Testing numerous hypotheses from a single, small data set is the dominant kind of research design in exercise science, posing a risk to the veracity of the results of these studies (Morrow & Frankiewicz, 1979; Knudson, 2009). In applied biomechanics, e.g., 73% to 81% of original research reports test multiple hypotheses from the same data set (Knudson, 2005, 2009), unfortunately most often without correcting for inflation of the experiment-wise error rate. This presents a serious problem to the development of a coherent body of literature, because even illogical or meaningless effects can appear to be statistically significant from uncorrected testing of multiple hypotheses from the same data set (Austin, Mamdani, Huurlink, & Hux, 2006; Knudson, 2007). Much of the inconsistent results in scientific research reports can be attributed to uncorrected testing of multiple hypotheses in the same data (Maxwell, 2004; Ioannidis, 2005), as well as limited replication and poor review and citation of previous research (Knudson, Elliott, & Ackland, 2012).

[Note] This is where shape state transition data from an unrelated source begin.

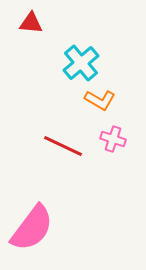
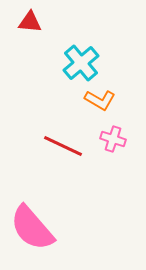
red triangle: moved 1 px left, 1 px up
pink semicircle: rotated 102 degrees clockwise
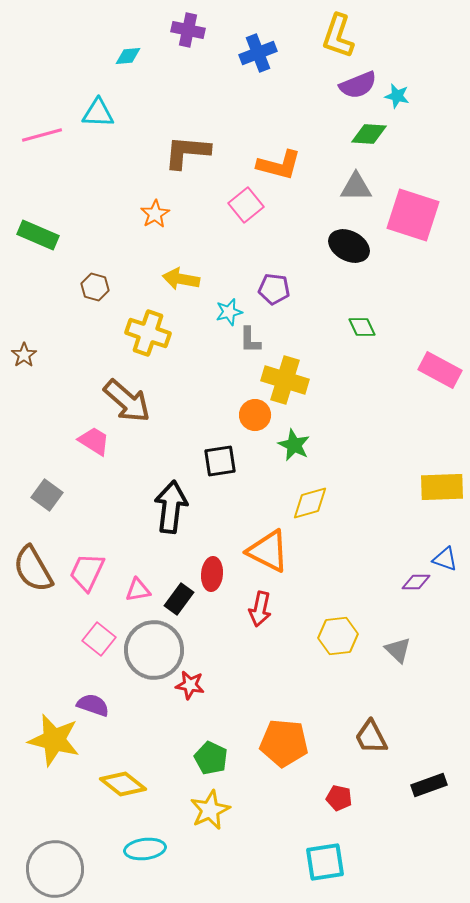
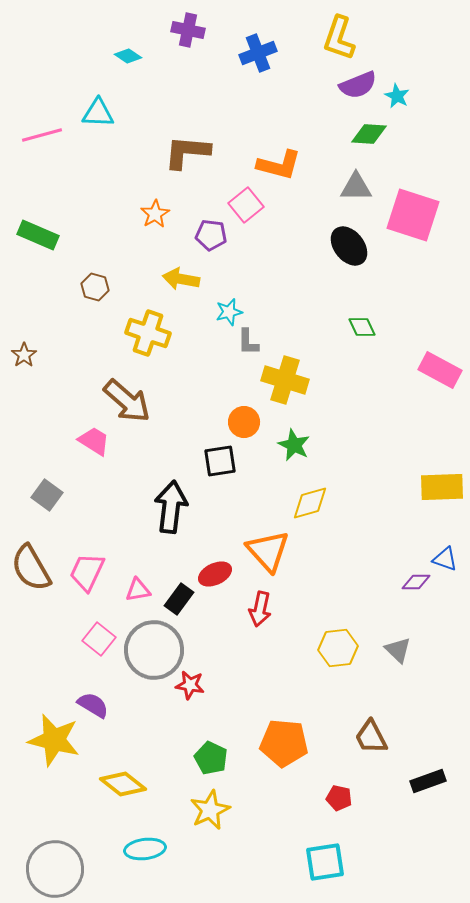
yellow L-shape at (338, 36): moved 1 px right, 2 px down
cyan diamond at (128, 56): rotated 40 degrees clockwise
cyan star at (397, 96): rotated 15 degrees clockwise
black ellipse at (349, 246): rotated 24 degrees clockwise
purple pentagon at (274, 289): moved 63 px left, 54 px up
gray L-shape at (250, 340): moved 2 px left, 2 px down
orange circle at (255, 415): moved 11 px left, 7 px down
orange triangle at (268, 551): rotated 21 degrees clockwise
brown semicircle at (33, 569): moved 2 px left, 1 px up
red ellipse at (212, 574): moved 3 px right; rotated 60 degrees clockwise
yellow hexagon at (338, 636): moved 12 px down
purple semicircle at (93, 705): rotated 12 degrees clockwise
black rectangle at (429, 785): moved 1 px left, 4 px up
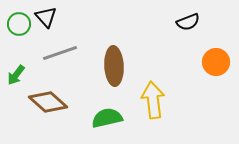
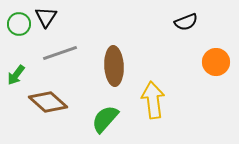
black triangle: rotated 15 degrees clockwise
black semicircle: moved 2 px left
green semicircle: moved 2 px left, 1 px down; rotated 36 degrees counterclockwise
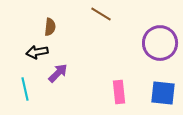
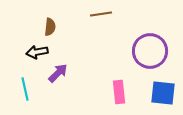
brown line: rotated 40 degrees counterclockwise
purple circle: moved 10 px left, 8 px down
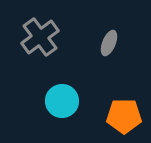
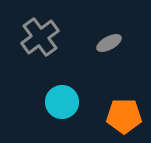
gray ellipse: rotated 40 degrees clockwise
cyan circle: moved 1 px down
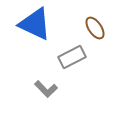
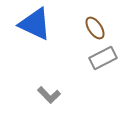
gray rectangle: moved 31 px right, 1 px down
gray L-shape: moved 3 px right, 6 px down
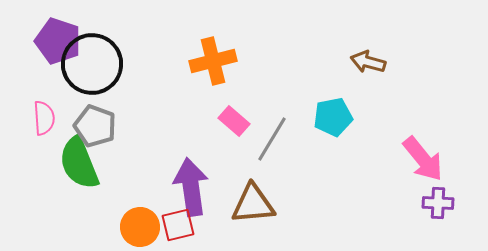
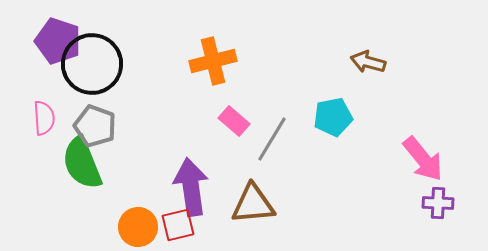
green semicircle: moved 3 px right
orange circle: moved 2 px left
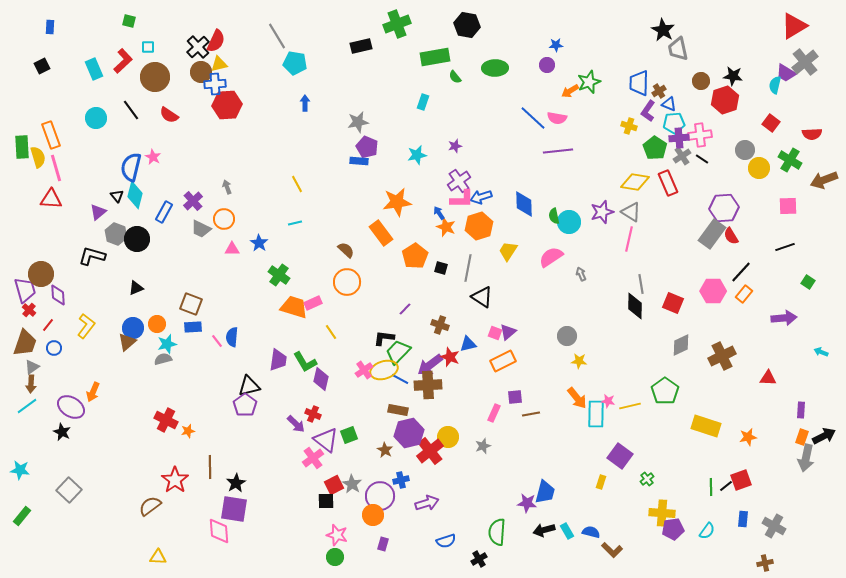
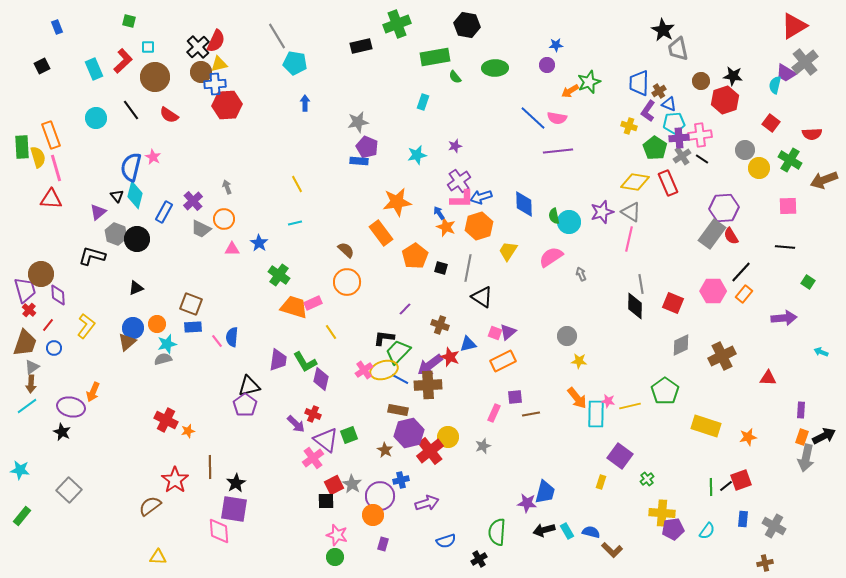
blue rectangle at (50, 27): moved 7 px right; rotated 24 degrees counterclockwise
black line at (785, 247): rotated 24 degrees clockwise
purple ellipse at (71, 407): rotated 20 degrees counterclockwise
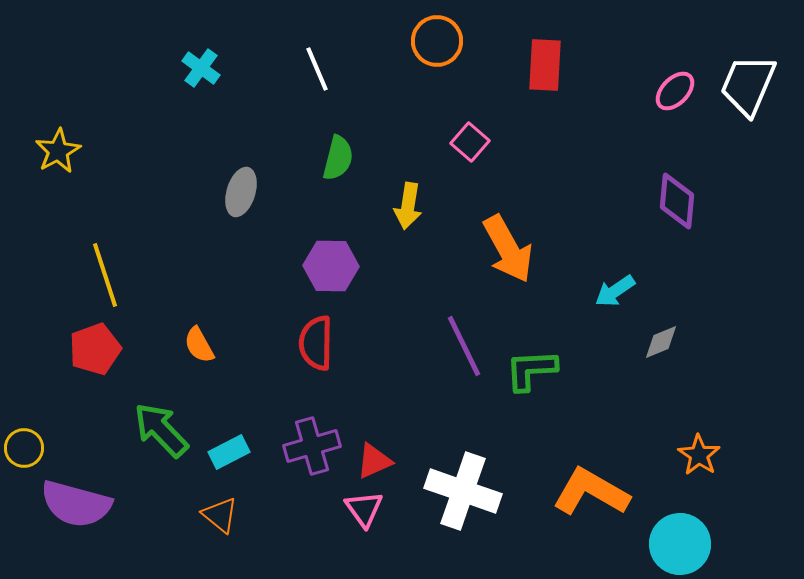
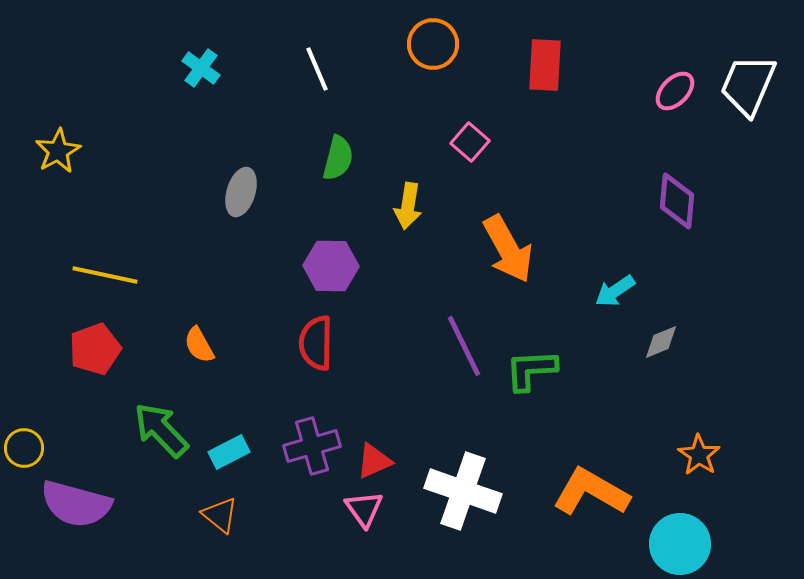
orange circle: moved 4 px left, 3 px down
yellow line: rotated 60 degrees counterclockwise
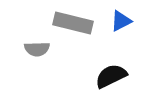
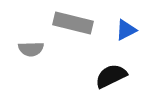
blue triangle: moved 5 px right, 9 px down
gray semicircle: moved 6 px left
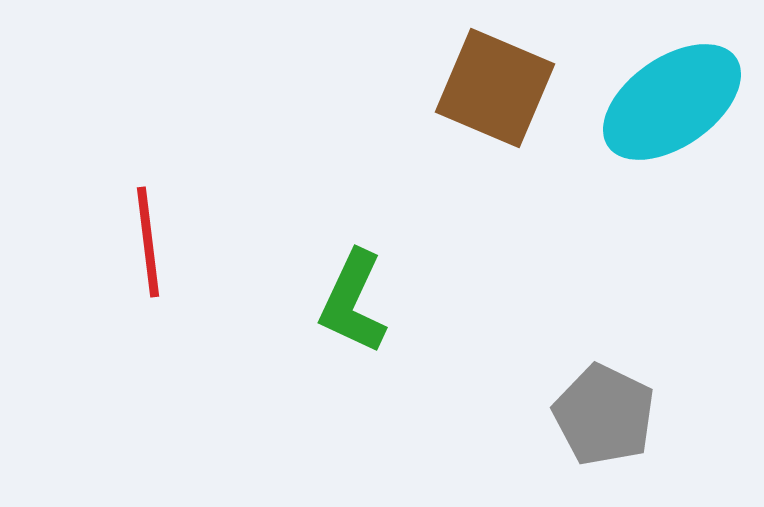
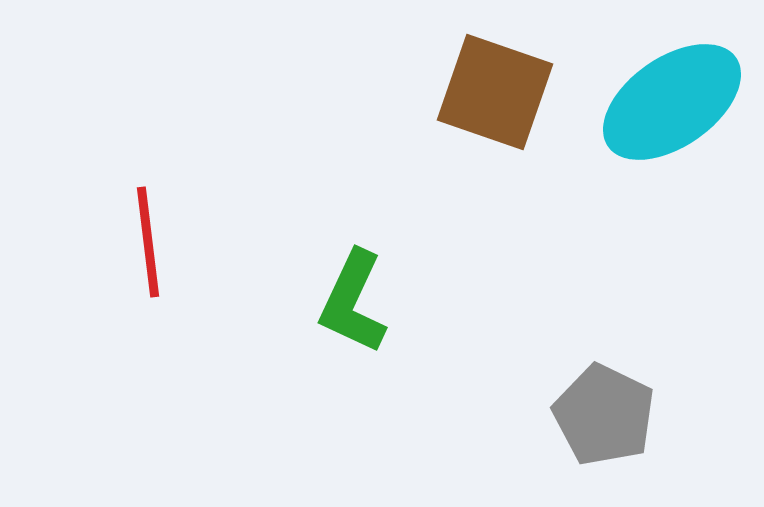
brown square: moved 4 px down; rotated 4 degrees counterclockwise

The present study was limited in that a modest range of sample sizes were examined and the data represent the mechanical response of fairly uniform sports equipment. It is likely that associations between other mechanical, physiological, or behavioral variables with human subjects could be different, as well as the extent of the negative effects of smaller sample sizes. Future exercise science research should confirm and extend these results to assist researchers in interpreting previous correlation studies and planning well-powered studies.
In summary, the present study reported mechanical data from tennis strings to document the adverse effects of small sample sizes on statistical testing errors in correlation analyses of multiple dependent variables commonly seen in exercise science studies. These statistical errors were also dependent on the kind of correlation analysis performed. Zero-order correlations analyses of small samples (Ns = 25 or 50) resulted in 14% to 21% increases in type II errors, while similar partial correlations had 43% to 85% increases in type II errors. The more precise partial correlation analysis of the smallest sample size also resulted in a type I error. Results of previous studies using correlation analysis of small sample sizes in exercise should be interpreted with caution, given the potentially large percentage of associations not being identified as statistically significant, as well as the more rare association being falsely identified as statistically significant. Greater use of larger sampling, confidence intervals, and more precise partial correlation or regression analyses will likely improve the accuracy and consistency of the results of exercise science research.